Carlo Dionisotti,
Boiardo e altri studi cavallereschi,
a cura di Giuseppe Anceschi e Antonia Tissoni Benvenuti,
Novara, Interlinea, 2003

di Patrizia Arquint

     La collana di Studi Boiardeschi edita dal Centro Studi Matteo Maria Boiardo di Scandiano parte sotto buoni auspici, con una raccolta di articoli di Carlo Dionisotti, il grande italianista scomparso nel 1998, per i quali, fra tutti gli aggettivi applicabili ai lavori fatti bene ("memorabili", "magistrali", "classici", etc.) il più giusto, benché più dimesso di tono, ci sembra "istruttivi".

     La letteratura cavalleresca fu, tra il XIV e il XVI secolo, tanto avidamente amata dal pubblico e tanto esplosivamente diffusa, tradotta, trasformata e aumentata dagli autori, che post factum, in sede di critica, stabilire datazioni, attribuzioni e relazioni genetiche delle opere avrebbe richiesto intelligenza, sangue freddo e - senza scorciatoie - una grande conoscenza della materia.

     Dionisotti, che aveva i requisiti giusti nonché una propizia collocazione strategica (insegnava a Londra e quindi poteva usufruire della poderosa collezione di cinquecentine del British Museum) dedicò all'argomento i saggi che vengono ora raccolti in questo libro: gli Appunti su antichi testi, primo (1943) e secondo (1964), i due articoli sui Cinque Canti (1960 e 1961), la nota sul Falconetto (1965), gli Appunti su cantari e romanzi (1989) e le due hits "Entrée d'Espagne", "Spagna" e "Rotta di Roncisvalle" (1959) e Fortuna e sfortuna del Boiardo nel Cinquecento (1970, qui intitolato, per correzione d'autore, Fortuna del Boiardo nel Cinquecento), e infine un saluto pronunciato dall'autore al convegno boiardesco tenutosi nel 1994 a Scandiano, Modena, Reggio Emilia e Ferrara.
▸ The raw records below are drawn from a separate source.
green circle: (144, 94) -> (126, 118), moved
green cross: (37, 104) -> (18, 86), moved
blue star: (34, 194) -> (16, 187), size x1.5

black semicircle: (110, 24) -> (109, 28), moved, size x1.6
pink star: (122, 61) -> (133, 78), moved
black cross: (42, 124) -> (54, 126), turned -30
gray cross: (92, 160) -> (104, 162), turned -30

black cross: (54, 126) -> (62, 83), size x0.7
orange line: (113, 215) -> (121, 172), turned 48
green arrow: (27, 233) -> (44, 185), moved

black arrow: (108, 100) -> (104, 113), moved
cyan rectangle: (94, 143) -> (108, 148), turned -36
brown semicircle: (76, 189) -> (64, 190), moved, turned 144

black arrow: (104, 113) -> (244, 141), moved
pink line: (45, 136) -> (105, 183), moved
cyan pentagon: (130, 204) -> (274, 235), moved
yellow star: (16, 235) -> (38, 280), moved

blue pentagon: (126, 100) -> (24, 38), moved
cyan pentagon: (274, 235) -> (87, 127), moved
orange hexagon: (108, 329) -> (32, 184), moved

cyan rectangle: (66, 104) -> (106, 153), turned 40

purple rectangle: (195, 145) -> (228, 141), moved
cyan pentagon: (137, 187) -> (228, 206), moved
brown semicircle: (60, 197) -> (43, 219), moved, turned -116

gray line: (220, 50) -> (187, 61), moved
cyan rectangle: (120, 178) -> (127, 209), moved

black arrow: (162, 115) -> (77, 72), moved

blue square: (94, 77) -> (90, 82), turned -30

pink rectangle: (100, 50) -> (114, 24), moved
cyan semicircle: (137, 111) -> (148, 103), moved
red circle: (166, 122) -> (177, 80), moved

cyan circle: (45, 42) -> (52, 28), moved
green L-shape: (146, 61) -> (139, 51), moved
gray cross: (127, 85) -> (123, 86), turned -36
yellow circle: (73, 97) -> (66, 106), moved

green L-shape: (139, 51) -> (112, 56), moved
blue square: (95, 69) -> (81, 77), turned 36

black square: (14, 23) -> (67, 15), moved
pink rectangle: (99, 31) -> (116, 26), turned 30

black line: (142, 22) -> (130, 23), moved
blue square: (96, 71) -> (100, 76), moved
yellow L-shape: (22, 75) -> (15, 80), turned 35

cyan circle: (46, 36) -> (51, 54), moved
     Questi saggi messi assieme rappresentano, in non molte pagine (231 delle quali 185 di Dionisotti), come dice la premessa del volume, "una preziosa storia della letteratura cavalleresca", ma anche, per lacerti ma altrettanto preziosamente e - come si diceva prima - istruttivamente, una storia della critica di tale letteratura, e hanno anche altri pregi cui ora si farà cenno; perciò l’operazione di ristamparli è, più che commemorativa, pertinente alla materiale necessità di avere strumenti efficienti: in questo caso una bella e comoda edizione, curata da persone di fiducia (Giuseppe Anceschi e Antonia Tissoni Benvenuti, con la collaborazione di Anna Carlotta Dionisotti), di testi indispensabili sia agli apprendisti che agli anziani del mestiere.

     Se infatti il valore strettamente informativo di questi saggi non è stato obliterato dal tempo e dal progresso degli studî, tanto meno ne risulta intaccato tutto ciò che è metodo e stile: l'attenzione al dato storico, la proprietà d'uso dello strumento logico, il ricorso a una prosa bella e comprensibile. Tutte cose - erudizione, rigore, chiarezza - già note e celebrate come valori da perseguire ma delle quali una messa in opera tanto felice quanto la si vede in questi saggi si raccomanda alla riflessione, anche reiterata: come, per la fortuna del Boiardo, Dionisotti consigliava in un esordio memorabile (e infatti si è imposto alla citazione - vedo - di ambedue i curatori nelle pagine che chiudono il volume): "Se la storia fosse maestra della vita, ci sarebbero buoni motivi perché la breve e squallida storia della fortuna del Boiardo, dal Quattrocento all'età nostra, fosse prescritta alla meditazione di ogni italianista in erba, e periodicamente riproposta, come gli esercizî spirituali della Compagnia di Gesù, a ogni membro della confraternita degli italianisti...".